The air-traffic-management system will allow pilots and airlines to set their own flight paths. Controllers would intervene only to prevent accidents.
Meanwhile, Gore has also announced that the US Department of Defense will release a version of its Global Digital Terrain Elevation Database for use in civil aviation as part of the Clinton Administration's effort to reduce the number of controlled-flight- into-terrain (CFIT) accidents.

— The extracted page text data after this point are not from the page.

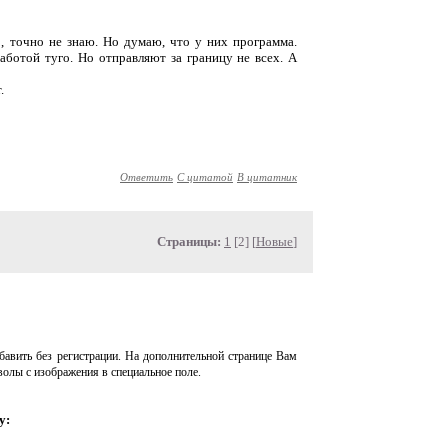
о, точно не знаю. Но думаю, что у них программа.
аботой туго. Но отправляют за границу не всех. А
.
Ответить
С цитатой
В цитатник
Страницы:
1
[2] [
Новые
]
авить без регистрации. На дополнительной странице Вам
волы с изображения в специальное поле.
у: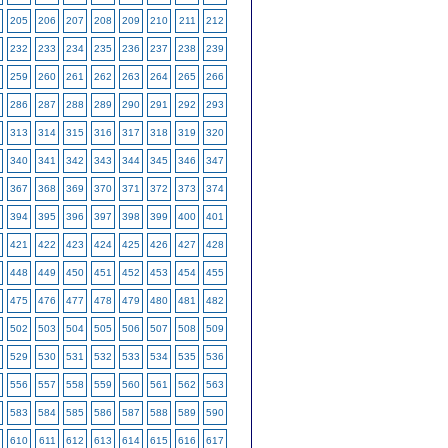
205
206
207
208
209
210
211
212
232
233
234
235
236
237
238
239
259
260
261
262
263
264
265
266
286
287
288
289
290
291
292
293
313
314
315
316
317
318
319
320
340
341
342
343
344
345
346
347
367
368
369
370
371
372
373
374
394
395
396
397
398
399
400
401
421
422
423
424
425
426
427
428
448
449
450
451
452
453
454
455
475
476
477
478
479
480
481
482
502
503
504
505
506
507
508
509
529
530
531
532
533
534
535
536
556
557
558
559
560
561
562
563
583
584
585
586
587
588
589
590
610
611
612
613
614
615
616
617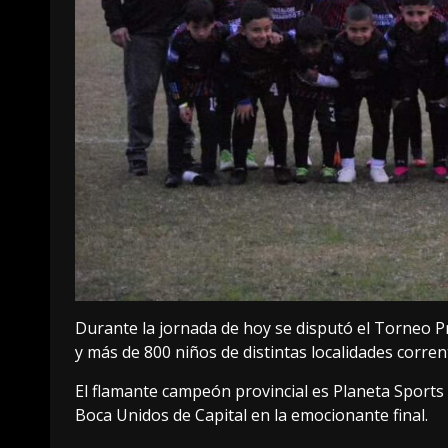
Durante la jornada de hoy se disputó el Torneo Pr
y más de 800 niños de distintas localidades corren
El flamante campeón provincial es Planeta Sports d
Boca Unidos de Capital en la emocionante final.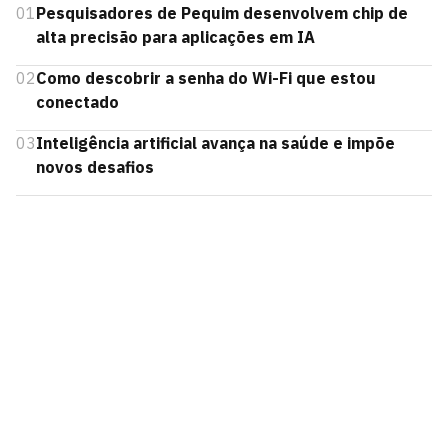
01
Pesquisadores de Pequim desenvolvem chip de
alta precisão para aplicações em IA
02
Como descobrir a senha do Wi-Fi que estou
conectado
03
Inteligência artificial avança na saúde e impõe
novos desafios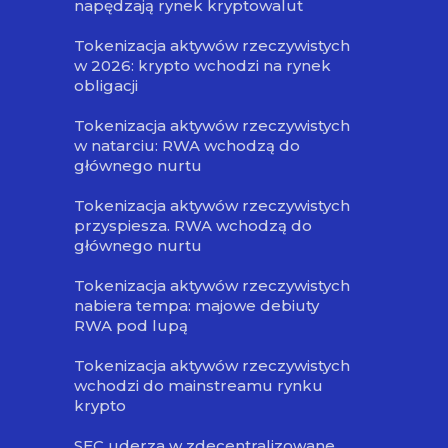
napędzają rynek kryptowalut
Tokenizacja aktywów rzeczywistych
w 2026: krypto wchodzi na rynek
obligacji
Tokenizacja aktywów rzeczywistych
w natarciu: RWA wchodzą do
głównego nurtu
Tokenizacja aktywów rzeczywistych
przyspiesza. RWA wchodzą do
głównego nurtu
Tokenizacja aktywów rzeczywistych
nabiera tempa: majowe debiuty
RWA pod lupą
Tokenizacja aktywów rzeczywistych
wchodzi do mainstreamu rynku
krypto
SEC uderza w zdecentralizowane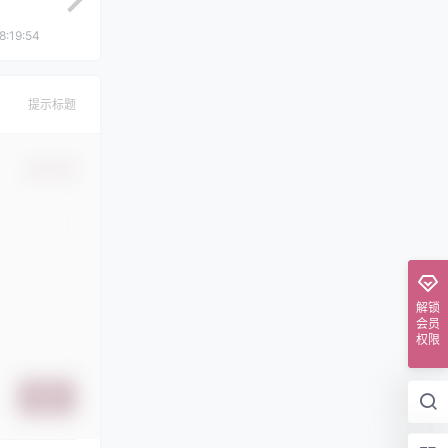
8:19:54
提示标题
确认修改
解锁
会员
权限
提交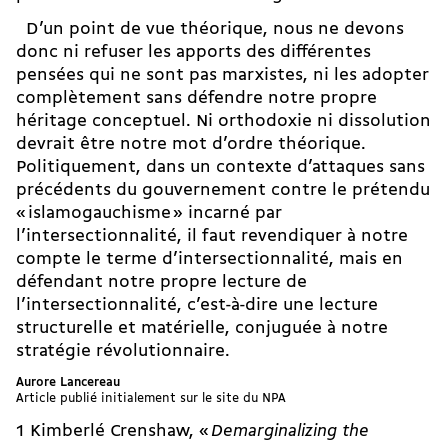
D’un point de vue théorique, nous ne devons
donc ni refuser les apports des différentes
pensées qui ne sont pas marxistes, ni les adopter
complètement sans défendre notre propre
héritage conceptuel. Ni orthodoxie ni dissolution
devrait être notre mot d’ordre théorique.
Politiquement, dans un contexte d’attaques sans
précédents du gouvernement contre le prétendu
« islamogauchisme » incarné par
l’intersectionnalité, il faut revendiquer à notre
compte le terme d’intersectionnalité, mais en
défendant notre propre lecture de
l’intersectionnalité, c’est-à-dire une lecture
structurelle et matérielle, conjuguée à notre
stratégie révolutionnaire.
Aurore Lancereau
Article publié initialement sur le site du NPA
1 Kimberlé Crenshaw, «
Demarginalizing the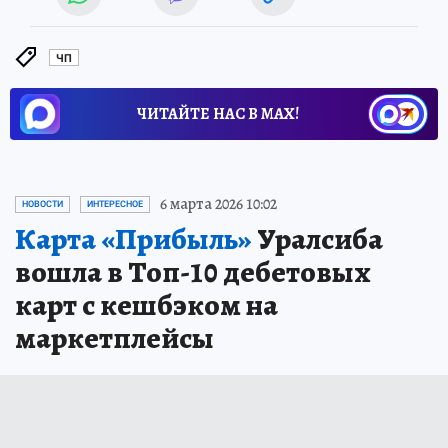
ЧП
ЧИТАЙТЕ НАС В МАХ!
6 марта 2026 10:02
НОВОСТИ
ИНТЕРЕСНОЕ
Карта «Прибыль»
Уралсиба
вошла в Топ-10 дебетовых
карт с кешбэком на
маркетплейсы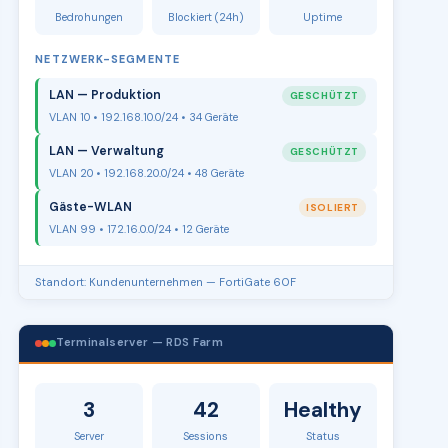
Bedrohungen
Blockiert (24h)
Uptime
NETZWERK-SEGMENTE
LAN — Produktion
GESCHÜTZT
VLAN 10 • 192.168.10.0/24 • 34 Geräte
LAN — Verwaltung
GESCHÜTZT
VLAN 20 • 192.168.20.0/24 • 48 Geräte
Gäste-WLAN
ISOLIERT
VLAN 99 • 172.16.0.0/24 • 12 Geräte
Standort: Kundenunternehmen — FortiGate 60F
Terminalserver — RDS Farm
3
42
Healthy
Server
Sessions
Status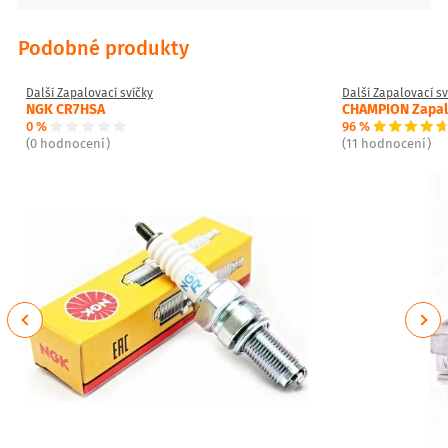
Podobné produkty
Další Zapalovací svíčky
Další Zapalovací sv
NGK CR7HSA
CHAMPION Zapalo
0 %
96 %
(0 hodnocení)
(11 hodnocení)
Previous
Next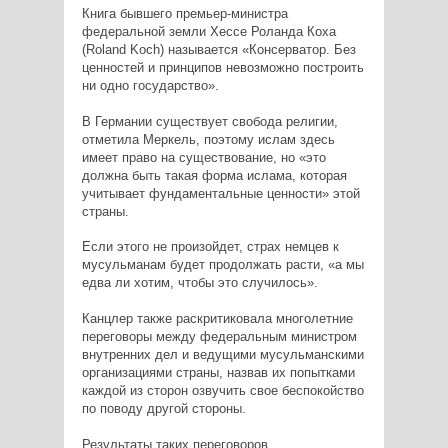
Книга бывшего премьер-министра
федеральной земли Хессе Роланда Коха
(Roland Koch) называется «Консерватор. Без
ценностей и принципов невозможно построить
ни одно государство».
В Германии существует свобода религии,
отметила Меркель, поэтому ислам здесь
имеет право на существование, но «это
должна быть такая форма ислама, которая
учитывает фундаментальные ценности» этой
страны.
Если этого не произойдет, страх немцев к
мусульманам будет продолжать расти, «а мы
едва ли хотим, чтобы это случилось».
Канцлер также раскритиковала многолетние
переговоры между федеральным министром
внутренних дел и ведущими мусульманскими
организациями страны, назвав их попытками
каждой из сторон озвучить свое беспокойство
по поводу другой стороны.
Результаты таких переговоров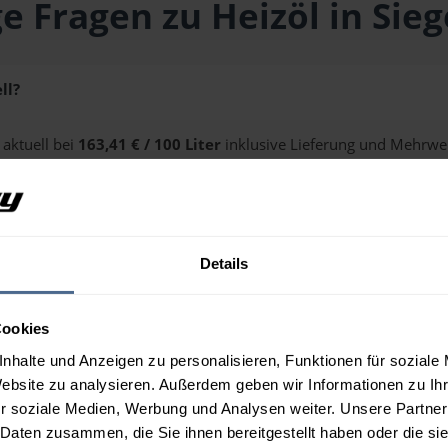
e Fragen zu Heizöl in Sie
ll?
 aktuell bei
163,41 € / 100 Liter
inklusive Lieferung und Mehrwer
ge erhalten Sie über unseren
Preisrechner
.
Details
 Siegendorf?
Cookies
nhalte und Anzeigen zu personalisieren, Funktionen für soziale
Website zu analysieren. Außerdem geben wir Informationen zu I
r soziale Medien, Werbung und Analysen weiter. Unsere Partner
 Daten zusammen, die Sie ihnen bereitgestellt haben oder die s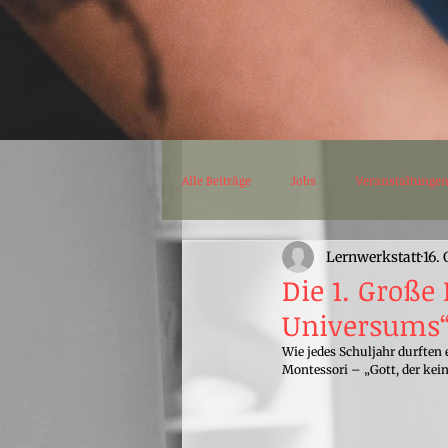
Alle Beiträge
Jobs
Veranstaltunge
Lernwerkstatt
16.
Maiforum
OEAD
Lernwerks
Die 1. Große
Universums
Wie jedes Schuljahr durften
Montessori – „Gott, der kein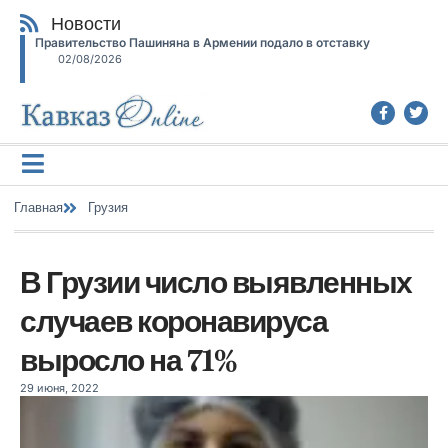
Новости
Правительство Пашиняна в Армении подало в отставку
02/08/2026
Главная
Грузия
В Грузии число выявленных
случаев коронавируса
выросло на 71%
29 июня, 2022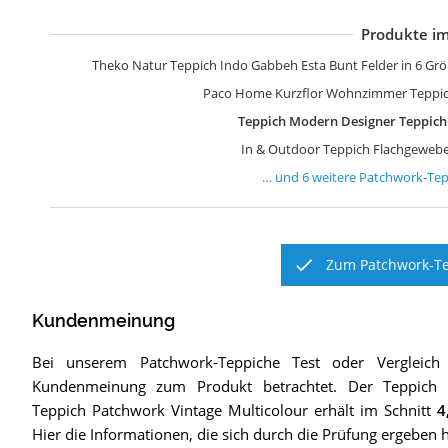
Produkte im
K
b
b
b
G
Y
Theko Natur Teppich Indo Gabbeh Esta Bunt Felder in 6 Gr
Paco Home Kurzflor Wohnzimmer Teppich
Teppich Modern Designer Teppich
In & Outdoor Teppich Flachgewebe
… und
6
weitere
Patchwork-Tep
Zum Patchwork-Te
Kundenmeinung
Bei unserem
Patchwork-Teppiche
Test oder Vergleich
Kundenmeinung zum Produkt betrachtet.
Der
Teppich
Teppich Patchwork Vintage Multicolour
erhält im Schnitt
4
Hier die Informationen, die sich durch die Prüfung ergeben 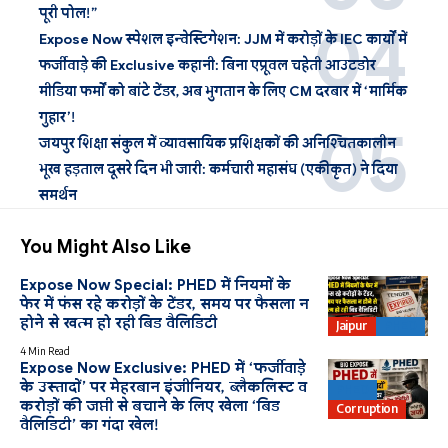
पूरी पोल!”
Expose Now स्पेशल इन्वेस्टिगेशन: JJM में करोड़ों के IEC कार्यों में
फर्जीवाड़े की Exclusive कहानी: बिना एप्रूवल चहेती आउटडोर
मीडिया फर्मों को बांटे टेंडर, अब भुगतान के लिए CM दरबार में ‘मार्मिक
गुहार’!
जयपुर शिक्षा संकुल में व्यावसायिक प्रशिक्षकों की अनिश्चितकालीन
भूख हड़ताल दूसरे दिन भी जारी: कर्मचारी महासंघ (एकीकृत) ने दिया
समर्थन
You Might Also Like
Expose Now Special: PHED में नियमों के
फेर में फंस रहे करोड़ों के टेंडर, समय पर फैसला न
होने से खत्म हो रही बिड वैलिडिटी
Jaipur
PHED
4 Min Read
Expose Now Exclusive: PHED में ‘फर्जीवाड़े
के उस्तादों’ पर मेहरबान इंजीनियर, ब्लैकलिस्ट व
PHED
करोड़ों की जप्ती से बचाने के लिए खेला ‘बिड
Corruption
वैलिडिटी’ का गंदा खेल!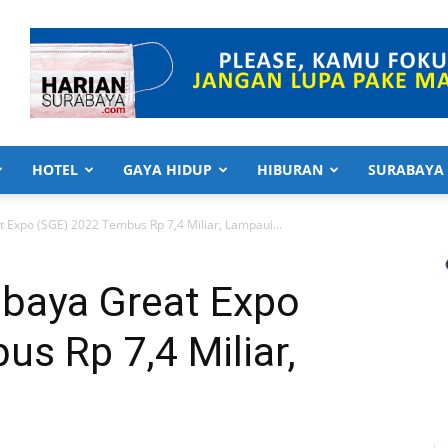
HOTEL
GAYA HIDUP
HIBURAN
SURABAYA
t Expo (SGE) 2022 Tembus Rp 7,4 Miliar, Lampaui...
abaya Great Expo
s Rp 7,4 Miliar,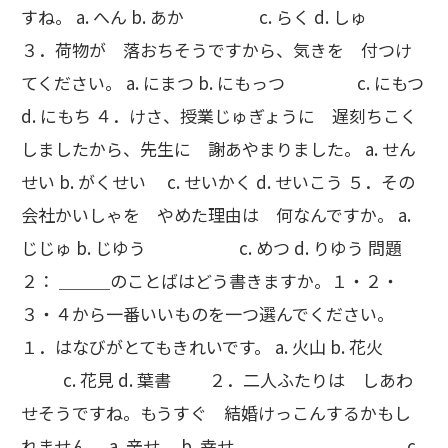
すね。 a. へん b. あか c. らく d. しゅ
３．荷物が 落おちそうですから、気きを 付つけ
てください。 a. にまつ b. にもっつ c. にもつ
d. にもち ４．けさ、授業じゅぎょうに 遅刻ちこく
しましたから、先生に 謝あやまりました。 a. せん
せい b. がくせい c. せいかく d. せいこう ５．その
会社かいしゃを やめた理由は 何なんですか。 a.
じじゅ b. じゆう c. めつ d. りゆう 問題
２： ＿＿＿のことばはどう書きますか。１・２・
３・４から一番いいものを一つ選んでください。
１．はなびがとてもきれいです。 a. 火山 b. 花火
c. 花見 d. 葉書 ２．二人ふたりは しあわ
せそうですね。もうすぐ 結婚けっこんするかもし
れません。 a. 辛せ b. 幸せ c.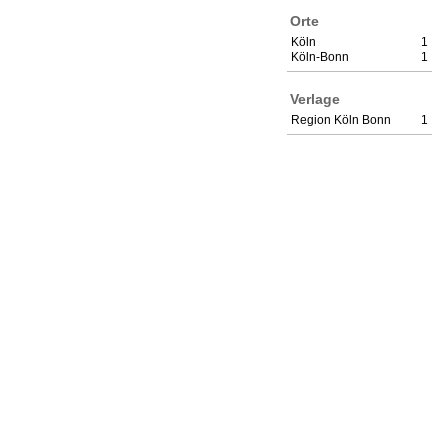
Orte
Köln
1
Köln-Bonn
1
Verlage
Region Köln Bonn
1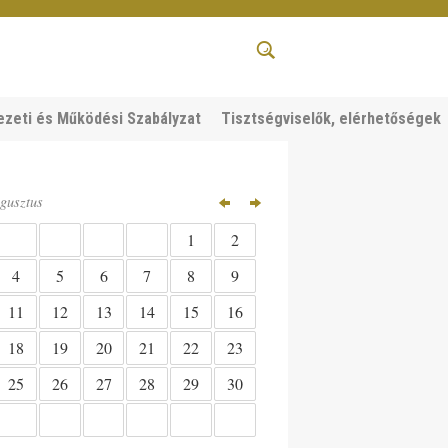
ezeti és Működési Szabályzat
Tisztségviselők, elérhetőségek
gusztus
1
2
6
4
5
7
8
9
13
11
12
14
15
16
20
18
19
21
22
23
27
25
26
28
29
30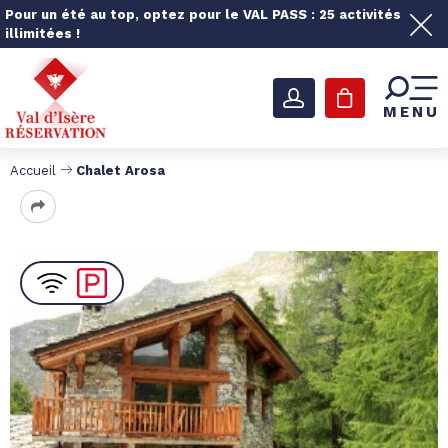
Pour un été au top, optez pour le VAL PASS : 25 activités
illimitées !
MENU
Accueil
Chalet Arosa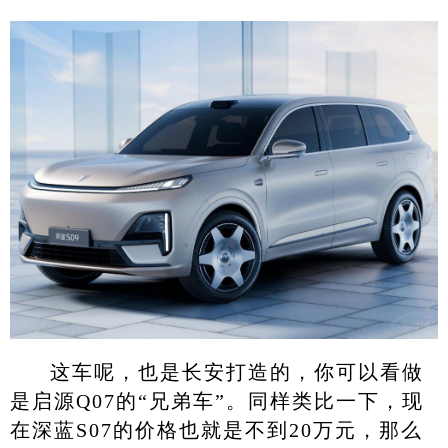
这车呢，也是长安打造的，你可以看做
是启源Q07的“兄弟车”。同样类比一下，现
在深蓝S07的价格也就是不到20万元，那么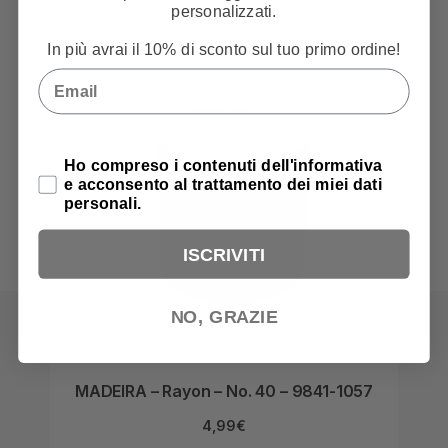
personalizzati.
In più avrai il 10% di sconto sul tuo primo ordine!
Email
Privacy Policy
Ho compreso i contenuti dell'informativa
e acconsento al trattamento dei miei dati
personali.
ISCRIVITI
NO, GRAZIE
MADEIRA – Rayon – No. 40 – 9841-1057
MA
4,99
€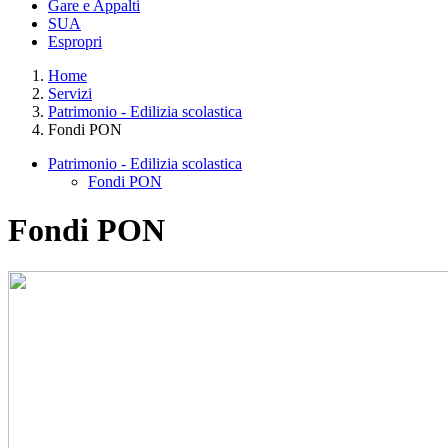
Gare e Appalti
SUA
Espropri
Home
Servizi
Patrimonio - Edilizia scolastica
Fondi PON
Patrimonio - Edilizia scolastica
Fondi PON
Fondi PON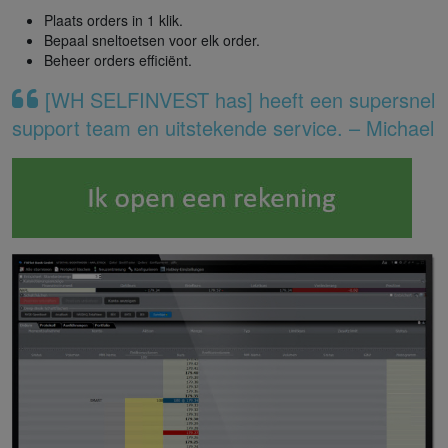
Plaats orders in 1 klik.
Bepaal sneltoetsen voor elk order.
Beheer orders efficiënt.
[WH SELFINVEST has] heeft een supersnel
support team en uitstekende service. – Michael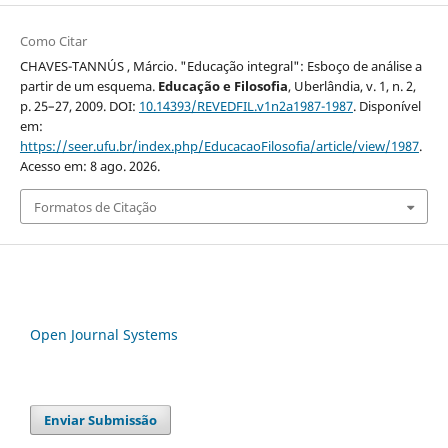
Como Citar
CHAVES-TANNÚS , Márcio. "Educação integral": Esboço de análise a
partir de um esquema.
Educação e Filosofia
, Uberlândia, v. 1, n. 2,
p. 25–27, 2009. DOI:
10.14393/REVEDFIL.v1n2a1987-1987
. Disponível
em:
https://seer.ufu.br/index.php/EducacaoFilosofia/article/view/1987
.
Acesso em: 8 ago. 2026.
Formatos de Citação
Open Journal Systems
Enviar Submissão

The data will be incorporated into AlliedSignal Aerospace's recently certificated Enhanced Ground Proximity Warning System (EGPWS).
Gore has dubbed the DoD's action "a major breakthrough" towards controlling CFIT. "Combined with advanced navigation systems, this will provide pilots with the tools that they need to reduce, and maybe even eliminate, these kinds of accidents in the future," he says.
Access to the US military-produced digital terrain elevation database, which was created for cruise-missile targeting, is critical to widespread use of EGPWS. The system provides a detailed moving map of the terrain in the vicinity of an aircraft. Using the global-positioning system, the aircraft's position can be correlated with the Pentagon's terrain data in real time, allowing the pilot to maintain proper altitude and terrain clearance. The usual GPWS offers a 15sec alert, while the enhanced version provides a 1min warning.
The EGPWS has been approved for use on American Airlines Boeing 757s, and it plans to retrofit its entire fleet of 635 aircraft by mid-1999. United is evaluating the EGPWS on 20 of its Airbus A320s. Alaska Airlines will install it on 25 Boeing 737-400s.
The US National Transportation Safety Board urges the FAA to establish the need for the EGPWS, and if found effective, require all transport-category aircraft to be equipped with it.